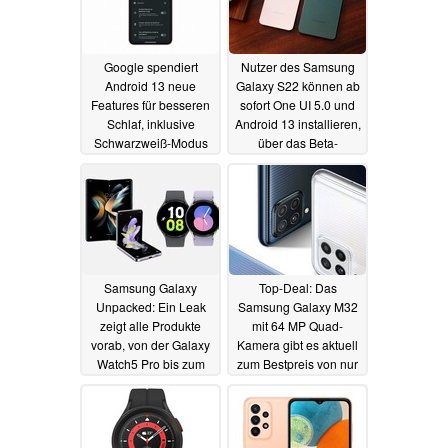
Google spendiert
Nutzer des Samsung
Android 13 neue
Galaxy S22 können ab
Features für besseren
sofort One UI 5.0 und
Schlaf, inklusive
Android 13 installieren,
Schwarzweiß-Modus
über das Beta-
Programm
08.08.2022
05.08.2022
Samsung Galaxy
Top-Deal: Das
Unpacked: Ein Leak
Samsung Galaxy M32
zeigt alle Produkte
mit 64 MP Quad-
vorab, von der Galaxy
Kamera gibt es aktuell
Watch5 Pro bis zum
zum Bestpreis von nur
Note Package
149 Euro
05.08.2022
05.08.2022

++++++++

**Task description:** Exactly as written, give the line containing "Samsung Galaxy M32" and all remaining lines of the records.

**Response area:**
Samsung Galaxy M32
zeigt alle Produkte
mit 64 MP Quad-
vorab, von der Galaxy
Kamera gibt es aktuell
Watch5 Pro bis zum
zum Bestpreis von nur
Note Package
149 Euro
05.08.2022
05.08.2022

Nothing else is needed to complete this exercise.